[[ DATA RECORDS, beginning ]]

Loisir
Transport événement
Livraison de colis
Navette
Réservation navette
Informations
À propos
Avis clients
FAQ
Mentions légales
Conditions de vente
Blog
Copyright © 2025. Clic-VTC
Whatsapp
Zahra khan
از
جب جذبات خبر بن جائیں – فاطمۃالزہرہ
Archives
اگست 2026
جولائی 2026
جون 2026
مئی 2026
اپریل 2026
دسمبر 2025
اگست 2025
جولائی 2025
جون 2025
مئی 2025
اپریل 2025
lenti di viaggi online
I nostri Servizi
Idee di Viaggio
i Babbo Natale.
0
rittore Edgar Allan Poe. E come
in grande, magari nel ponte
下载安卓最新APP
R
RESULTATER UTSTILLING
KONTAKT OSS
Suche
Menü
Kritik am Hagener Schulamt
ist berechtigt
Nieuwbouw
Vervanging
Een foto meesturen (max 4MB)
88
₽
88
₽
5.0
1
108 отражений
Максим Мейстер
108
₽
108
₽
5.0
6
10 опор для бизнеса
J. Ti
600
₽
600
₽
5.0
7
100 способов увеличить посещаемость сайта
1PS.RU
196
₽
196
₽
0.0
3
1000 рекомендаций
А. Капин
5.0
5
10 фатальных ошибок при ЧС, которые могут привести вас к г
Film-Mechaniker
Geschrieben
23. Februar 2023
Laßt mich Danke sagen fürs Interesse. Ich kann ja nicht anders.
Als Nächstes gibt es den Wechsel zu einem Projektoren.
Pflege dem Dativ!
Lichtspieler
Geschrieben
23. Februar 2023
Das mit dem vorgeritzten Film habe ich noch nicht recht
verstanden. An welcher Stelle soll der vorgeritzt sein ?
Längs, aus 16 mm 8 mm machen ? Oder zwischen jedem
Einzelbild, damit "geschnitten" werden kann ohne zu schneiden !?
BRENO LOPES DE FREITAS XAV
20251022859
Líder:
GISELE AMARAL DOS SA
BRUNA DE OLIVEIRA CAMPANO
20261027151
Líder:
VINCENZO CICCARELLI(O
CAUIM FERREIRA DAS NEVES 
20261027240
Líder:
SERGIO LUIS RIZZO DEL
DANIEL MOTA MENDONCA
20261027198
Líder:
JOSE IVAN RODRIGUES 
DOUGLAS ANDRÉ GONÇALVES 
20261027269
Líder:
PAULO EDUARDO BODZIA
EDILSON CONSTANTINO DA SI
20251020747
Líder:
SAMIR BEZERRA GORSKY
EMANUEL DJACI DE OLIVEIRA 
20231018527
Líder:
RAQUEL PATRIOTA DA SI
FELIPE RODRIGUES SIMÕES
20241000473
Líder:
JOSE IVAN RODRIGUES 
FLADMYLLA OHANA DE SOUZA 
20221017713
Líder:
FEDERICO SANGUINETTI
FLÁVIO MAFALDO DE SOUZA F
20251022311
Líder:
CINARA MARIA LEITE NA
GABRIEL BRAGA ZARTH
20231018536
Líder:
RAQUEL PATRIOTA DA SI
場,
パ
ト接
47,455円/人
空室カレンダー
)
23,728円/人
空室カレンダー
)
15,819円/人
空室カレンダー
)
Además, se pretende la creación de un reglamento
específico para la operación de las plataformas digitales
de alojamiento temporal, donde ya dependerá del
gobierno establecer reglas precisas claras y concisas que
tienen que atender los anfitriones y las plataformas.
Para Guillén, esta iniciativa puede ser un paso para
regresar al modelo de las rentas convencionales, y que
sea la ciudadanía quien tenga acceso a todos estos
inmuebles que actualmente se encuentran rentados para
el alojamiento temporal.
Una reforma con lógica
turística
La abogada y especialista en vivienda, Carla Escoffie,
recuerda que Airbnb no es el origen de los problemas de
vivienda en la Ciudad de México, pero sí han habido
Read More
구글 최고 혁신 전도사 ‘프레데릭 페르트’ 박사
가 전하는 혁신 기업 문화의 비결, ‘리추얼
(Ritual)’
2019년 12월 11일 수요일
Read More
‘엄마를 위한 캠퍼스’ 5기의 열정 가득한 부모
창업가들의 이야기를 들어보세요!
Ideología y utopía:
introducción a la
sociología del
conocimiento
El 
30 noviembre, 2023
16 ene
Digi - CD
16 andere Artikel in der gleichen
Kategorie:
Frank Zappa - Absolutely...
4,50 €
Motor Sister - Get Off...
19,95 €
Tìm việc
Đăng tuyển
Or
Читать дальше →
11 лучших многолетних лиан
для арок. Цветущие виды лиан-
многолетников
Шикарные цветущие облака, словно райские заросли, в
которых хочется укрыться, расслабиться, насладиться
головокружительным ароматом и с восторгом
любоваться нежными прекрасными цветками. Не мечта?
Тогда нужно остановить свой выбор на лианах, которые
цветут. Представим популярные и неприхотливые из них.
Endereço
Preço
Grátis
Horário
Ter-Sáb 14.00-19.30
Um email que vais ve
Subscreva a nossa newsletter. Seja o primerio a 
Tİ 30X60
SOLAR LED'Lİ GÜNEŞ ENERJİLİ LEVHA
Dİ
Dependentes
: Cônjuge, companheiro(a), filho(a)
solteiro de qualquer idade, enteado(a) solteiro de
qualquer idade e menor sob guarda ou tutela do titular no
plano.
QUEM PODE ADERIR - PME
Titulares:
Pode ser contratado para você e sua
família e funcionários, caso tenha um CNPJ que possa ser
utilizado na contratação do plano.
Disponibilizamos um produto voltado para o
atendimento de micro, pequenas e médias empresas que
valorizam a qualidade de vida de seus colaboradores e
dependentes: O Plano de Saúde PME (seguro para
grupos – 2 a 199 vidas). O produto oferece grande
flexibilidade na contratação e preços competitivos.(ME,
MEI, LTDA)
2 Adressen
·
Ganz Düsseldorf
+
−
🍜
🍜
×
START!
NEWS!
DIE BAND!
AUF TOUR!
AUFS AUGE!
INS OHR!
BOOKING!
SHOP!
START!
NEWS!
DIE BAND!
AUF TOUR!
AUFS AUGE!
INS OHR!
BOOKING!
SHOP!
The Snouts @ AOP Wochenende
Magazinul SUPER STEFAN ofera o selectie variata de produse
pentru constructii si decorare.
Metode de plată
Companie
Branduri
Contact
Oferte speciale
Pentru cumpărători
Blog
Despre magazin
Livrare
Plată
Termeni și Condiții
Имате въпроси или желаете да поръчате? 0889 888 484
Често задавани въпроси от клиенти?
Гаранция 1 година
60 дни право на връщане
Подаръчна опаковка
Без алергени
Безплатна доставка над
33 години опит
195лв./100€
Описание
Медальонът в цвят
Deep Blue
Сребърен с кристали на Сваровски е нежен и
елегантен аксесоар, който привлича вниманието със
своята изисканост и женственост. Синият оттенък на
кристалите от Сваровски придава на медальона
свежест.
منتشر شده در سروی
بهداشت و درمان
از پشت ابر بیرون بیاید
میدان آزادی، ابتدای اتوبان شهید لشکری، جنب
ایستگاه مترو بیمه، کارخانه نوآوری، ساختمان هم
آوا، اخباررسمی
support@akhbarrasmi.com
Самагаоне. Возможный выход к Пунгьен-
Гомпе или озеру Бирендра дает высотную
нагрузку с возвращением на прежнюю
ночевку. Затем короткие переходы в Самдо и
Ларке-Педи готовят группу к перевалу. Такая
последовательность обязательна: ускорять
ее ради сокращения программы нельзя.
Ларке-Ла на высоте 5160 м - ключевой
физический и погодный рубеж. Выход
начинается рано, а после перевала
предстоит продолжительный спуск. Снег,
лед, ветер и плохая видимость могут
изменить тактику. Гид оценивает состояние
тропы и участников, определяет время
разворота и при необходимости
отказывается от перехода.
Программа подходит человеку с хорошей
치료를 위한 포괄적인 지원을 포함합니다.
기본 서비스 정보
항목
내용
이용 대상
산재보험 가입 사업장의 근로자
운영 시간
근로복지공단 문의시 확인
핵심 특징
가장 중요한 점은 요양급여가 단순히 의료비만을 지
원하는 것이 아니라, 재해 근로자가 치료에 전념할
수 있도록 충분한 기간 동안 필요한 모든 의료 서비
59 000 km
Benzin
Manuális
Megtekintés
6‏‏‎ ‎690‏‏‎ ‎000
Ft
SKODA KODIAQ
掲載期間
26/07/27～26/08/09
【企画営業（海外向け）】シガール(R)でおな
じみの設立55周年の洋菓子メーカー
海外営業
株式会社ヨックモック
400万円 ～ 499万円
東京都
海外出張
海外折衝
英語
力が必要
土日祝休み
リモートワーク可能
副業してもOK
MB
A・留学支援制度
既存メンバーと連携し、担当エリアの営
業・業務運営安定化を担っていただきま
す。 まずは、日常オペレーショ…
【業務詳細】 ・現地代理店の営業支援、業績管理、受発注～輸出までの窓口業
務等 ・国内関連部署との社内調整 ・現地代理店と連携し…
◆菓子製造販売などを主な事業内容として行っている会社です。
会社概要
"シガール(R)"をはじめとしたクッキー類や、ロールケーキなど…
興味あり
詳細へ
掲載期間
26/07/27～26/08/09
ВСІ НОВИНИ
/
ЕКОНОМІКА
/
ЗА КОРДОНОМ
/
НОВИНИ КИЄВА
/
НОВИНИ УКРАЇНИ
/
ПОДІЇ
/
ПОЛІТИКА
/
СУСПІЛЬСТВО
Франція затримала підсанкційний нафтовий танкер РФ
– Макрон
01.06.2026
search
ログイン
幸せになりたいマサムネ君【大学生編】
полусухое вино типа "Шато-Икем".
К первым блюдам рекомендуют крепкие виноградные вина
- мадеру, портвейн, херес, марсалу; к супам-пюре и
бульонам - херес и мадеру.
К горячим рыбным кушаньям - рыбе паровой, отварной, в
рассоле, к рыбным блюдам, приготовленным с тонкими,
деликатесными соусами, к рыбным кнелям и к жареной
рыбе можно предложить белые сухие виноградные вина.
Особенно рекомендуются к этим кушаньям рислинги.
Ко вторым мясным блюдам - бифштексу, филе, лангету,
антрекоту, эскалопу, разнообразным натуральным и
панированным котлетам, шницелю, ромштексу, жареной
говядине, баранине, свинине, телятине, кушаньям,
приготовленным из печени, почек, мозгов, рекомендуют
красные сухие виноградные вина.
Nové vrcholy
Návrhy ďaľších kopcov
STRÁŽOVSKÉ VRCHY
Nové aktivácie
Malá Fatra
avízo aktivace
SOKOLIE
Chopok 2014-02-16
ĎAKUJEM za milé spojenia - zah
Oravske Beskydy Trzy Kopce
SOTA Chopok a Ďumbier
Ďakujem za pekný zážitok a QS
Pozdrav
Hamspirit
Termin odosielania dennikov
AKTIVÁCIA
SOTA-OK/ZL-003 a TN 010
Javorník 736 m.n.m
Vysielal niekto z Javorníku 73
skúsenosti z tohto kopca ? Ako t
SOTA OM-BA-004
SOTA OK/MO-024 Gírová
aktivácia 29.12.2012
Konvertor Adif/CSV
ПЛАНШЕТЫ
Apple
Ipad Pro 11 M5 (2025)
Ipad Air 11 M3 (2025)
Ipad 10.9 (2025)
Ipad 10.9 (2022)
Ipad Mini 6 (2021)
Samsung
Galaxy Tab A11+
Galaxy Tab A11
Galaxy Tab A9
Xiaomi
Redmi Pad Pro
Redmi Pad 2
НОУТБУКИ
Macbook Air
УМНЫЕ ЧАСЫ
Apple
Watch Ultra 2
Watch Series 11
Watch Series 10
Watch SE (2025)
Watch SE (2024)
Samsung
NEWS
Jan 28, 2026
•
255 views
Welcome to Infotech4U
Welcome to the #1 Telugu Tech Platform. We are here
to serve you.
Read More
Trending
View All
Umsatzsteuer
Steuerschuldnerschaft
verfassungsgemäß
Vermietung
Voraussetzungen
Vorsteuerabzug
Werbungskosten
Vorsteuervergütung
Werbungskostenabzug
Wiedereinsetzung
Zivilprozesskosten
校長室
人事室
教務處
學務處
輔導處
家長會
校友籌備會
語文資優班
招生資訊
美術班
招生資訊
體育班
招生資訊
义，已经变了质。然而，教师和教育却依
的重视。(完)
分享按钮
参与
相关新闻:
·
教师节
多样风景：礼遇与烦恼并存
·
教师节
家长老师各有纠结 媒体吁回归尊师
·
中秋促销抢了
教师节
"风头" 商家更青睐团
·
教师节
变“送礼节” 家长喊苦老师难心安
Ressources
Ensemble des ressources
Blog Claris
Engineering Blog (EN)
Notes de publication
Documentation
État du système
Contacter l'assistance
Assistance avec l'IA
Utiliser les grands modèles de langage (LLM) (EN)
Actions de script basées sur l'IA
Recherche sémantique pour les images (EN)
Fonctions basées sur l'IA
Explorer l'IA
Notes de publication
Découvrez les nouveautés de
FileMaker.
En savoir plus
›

[[ DATA RECORDS, end ]]

REQUIRED ACTION: In the entries above, please find the line with "Documentation" and the line with "Découvrez les nouveautés de", then write out exactly those two lines and every line between them, and nothing more.

SOLUTION TO THIS EXERCISE:
Documentation
État du système
Contacter l'assistance
Assistance avec l'IA
Utiliser les grands modèles de langage (LLM) (EN)
Actions de script basées sur l'IA
Recherche sémantique pour les images (EN)
Fonctions basées sur l'IA
Explorer l'IA
Notes de publication
Découvrez les nouveautés de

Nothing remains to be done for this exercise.